◆ Data items
--*--
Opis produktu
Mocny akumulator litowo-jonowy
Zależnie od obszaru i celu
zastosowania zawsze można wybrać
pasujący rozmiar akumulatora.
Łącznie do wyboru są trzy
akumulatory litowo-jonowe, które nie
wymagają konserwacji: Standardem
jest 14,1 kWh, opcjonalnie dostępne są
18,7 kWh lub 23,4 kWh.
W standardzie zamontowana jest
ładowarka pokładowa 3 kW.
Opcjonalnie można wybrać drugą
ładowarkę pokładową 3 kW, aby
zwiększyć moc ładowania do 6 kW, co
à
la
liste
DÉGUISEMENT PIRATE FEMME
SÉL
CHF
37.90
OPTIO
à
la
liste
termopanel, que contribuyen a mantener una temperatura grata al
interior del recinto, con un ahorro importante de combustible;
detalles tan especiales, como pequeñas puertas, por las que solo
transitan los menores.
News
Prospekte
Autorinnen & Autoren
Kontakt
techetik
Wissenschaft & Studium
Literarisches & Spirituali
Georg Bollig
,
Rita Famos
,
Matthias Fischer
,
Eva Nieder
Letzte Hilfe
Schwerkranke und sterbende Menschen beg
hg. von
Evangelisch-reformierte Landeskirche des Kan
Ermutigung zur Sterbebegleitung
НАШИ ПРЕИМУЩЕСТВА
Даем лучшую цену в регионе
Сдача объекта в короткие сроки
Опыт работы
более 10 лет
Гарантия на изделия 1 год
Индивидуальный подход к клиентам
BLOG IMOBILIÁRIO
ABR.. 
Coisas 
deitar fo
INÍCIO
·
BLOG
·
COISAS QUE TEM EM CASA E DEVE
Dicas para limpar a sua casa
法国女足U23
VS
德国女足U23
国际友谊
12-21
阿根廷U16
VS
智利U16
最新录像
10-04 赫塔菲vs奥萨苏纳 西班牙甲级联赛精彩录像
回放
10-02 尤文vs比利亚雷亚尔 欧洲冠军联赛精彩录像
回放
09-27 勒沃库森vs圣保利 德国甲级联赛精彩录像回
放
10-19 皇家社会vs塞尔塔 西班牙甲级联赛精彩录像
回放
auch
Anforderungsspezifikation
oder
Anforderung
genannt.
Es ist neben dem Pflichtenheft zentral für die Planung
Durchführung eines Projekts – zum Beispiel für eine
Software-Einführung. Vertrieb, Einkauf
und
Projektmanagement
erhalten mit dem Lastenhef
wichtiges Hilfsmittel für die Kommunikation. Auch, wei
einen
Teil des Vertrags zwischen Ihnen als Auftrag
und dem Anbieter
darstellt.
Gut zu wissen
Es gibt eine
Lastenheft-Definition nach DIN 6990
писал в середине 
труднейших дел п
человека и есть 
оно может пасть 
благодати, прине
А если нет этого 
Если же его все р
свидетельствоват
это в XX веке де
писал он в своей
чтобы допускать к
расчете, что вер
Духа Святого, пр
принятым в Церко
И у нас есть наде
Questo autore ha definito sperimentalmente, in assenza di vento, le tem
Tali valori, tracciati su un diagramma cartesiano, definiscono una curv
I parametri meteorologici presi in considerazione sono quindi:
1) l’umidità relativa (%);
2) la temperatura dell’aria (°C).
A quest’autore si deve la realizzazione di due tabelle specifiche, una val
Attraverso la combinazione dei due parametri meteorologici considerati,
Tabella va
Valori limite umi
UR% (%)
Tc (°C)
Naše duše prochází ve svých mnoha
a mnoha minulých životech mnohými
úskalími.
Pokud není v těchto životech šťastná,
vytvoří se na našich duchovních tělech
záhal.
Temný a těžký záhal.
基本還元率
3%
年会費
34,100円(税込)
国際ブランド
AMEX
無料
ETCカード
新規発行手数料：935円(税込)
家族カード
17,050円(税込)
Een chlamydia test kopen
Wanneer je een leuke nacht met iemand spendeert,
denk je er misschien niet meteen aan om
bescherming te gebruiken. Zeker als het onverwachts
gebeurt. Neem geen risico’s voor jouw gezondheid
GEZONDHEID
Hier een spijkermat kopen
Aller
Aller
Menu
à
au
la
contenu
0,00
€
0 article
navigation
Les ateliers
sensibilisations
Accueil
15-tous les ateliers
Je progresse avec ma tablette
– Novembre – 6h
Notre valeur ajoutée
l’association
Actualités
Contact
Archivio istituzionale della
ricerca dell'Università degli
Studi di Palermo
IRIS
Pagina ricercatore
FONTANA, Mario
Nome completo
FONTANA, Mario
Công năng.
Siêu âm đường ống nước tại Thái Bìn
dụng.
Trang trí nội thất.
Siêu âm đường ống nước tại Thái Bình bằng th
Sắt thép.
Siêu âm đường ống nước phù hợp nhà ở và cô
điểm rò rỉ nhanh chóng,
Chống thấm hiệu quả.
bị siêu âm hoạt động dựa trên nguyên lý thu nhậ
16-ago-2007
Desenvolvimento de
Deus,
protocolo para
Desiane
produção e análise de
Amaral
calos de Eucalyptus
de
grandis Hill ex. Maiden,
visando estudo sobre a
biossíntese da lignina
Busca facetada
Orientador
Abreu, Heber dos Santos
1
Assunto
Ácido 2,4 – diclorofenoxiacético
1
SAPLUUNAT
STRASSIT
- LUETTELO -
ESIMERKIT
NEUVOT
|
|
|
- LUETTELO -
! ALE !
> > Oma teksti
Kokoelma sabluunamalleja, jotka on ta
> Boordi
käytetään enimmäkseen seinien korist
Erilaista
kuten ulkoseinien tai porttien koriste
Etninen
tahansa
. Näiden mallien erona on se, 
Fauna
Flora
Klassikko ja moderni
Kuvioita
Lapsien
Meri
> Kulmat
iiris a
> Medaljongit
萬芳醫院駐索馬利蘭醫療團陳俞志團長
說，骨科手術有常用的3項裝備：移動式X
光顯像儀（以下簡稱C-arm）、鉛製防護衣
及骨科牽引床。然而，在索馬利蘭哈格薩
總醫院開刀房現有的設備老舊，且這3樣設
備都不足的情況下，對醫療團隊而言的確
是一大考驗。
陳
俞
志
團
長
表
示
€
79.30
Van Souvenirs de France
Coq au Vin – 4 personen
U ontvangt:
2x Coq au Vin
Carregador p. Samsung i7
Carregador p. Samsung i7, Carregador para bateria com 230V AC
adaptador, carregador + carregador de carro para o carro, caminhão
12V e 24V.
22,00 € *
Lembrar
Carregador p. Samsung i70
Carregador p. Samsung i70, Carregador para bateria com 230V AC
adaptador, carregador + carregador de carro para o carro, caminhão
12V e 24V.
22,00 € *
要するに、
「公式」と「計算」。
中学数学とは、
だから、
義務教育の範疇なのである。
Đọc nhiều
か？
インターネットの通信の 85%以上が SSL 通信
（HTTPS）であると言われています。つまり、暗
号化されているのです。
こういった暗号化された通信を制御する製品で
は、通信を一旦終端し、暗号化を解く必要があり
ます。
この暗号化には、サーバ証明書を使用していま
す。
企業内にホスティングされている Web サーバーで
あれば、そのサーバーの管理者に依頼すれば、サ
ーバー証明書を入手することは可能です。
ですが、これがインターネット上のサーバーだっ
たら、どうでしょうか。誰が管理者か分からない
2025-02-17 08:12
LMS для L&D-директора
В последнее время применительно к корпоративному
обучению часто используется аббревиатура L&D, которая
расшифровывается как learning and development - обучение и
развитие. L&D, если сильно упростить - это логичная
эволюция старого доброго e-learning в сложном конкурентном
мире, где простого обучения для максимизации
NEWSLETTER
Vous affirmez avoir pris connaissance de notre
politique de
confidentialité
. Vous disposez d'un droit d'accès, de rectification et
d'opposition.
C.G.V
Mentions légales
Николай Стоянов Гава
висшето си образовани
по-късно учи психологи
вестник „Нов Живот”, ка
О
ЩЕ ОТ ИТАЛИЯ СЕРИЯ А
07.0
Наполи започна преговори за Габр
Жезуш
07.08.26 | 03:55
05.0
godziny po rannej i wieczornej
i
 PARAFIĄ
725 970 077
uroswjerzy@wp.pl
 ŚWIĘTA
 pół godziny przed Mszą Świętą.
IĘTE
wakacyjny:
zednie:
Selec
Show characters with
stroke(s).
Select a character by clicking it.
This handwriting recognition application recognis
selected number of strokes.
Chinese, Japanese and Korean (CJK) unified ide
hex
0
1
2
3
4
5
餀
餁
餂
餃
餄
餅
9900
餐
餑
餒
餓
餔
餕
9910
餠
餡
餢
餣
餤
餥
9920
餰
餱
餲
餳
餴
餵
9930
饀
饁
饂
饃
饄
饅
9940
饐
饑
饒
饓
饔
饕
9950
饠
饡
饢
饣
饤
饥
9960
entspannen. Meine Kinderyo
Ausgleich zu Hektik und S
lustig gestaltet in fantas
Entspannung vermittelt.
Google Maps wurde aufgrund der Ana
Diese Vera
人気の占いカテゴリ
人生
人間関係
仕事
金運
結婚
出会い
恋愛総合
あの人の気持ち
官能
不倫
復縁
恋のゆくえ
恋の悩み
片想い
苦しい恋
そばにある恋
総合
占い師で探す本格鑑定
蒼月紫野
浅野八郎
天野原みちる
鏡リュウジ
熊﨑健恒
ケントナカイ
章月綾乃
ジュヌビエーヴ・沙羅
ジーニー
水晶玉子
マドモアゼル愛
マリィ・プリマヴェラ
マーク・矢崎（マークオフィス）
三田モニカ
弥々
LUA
--*--
◆ Exercise instructions
From the records above, pull every line that carries the word "learning".

◆ Response to the task
расшифровывается как learning and development - обучение и
эволюция старого доброго e-learning в сложном конкурентном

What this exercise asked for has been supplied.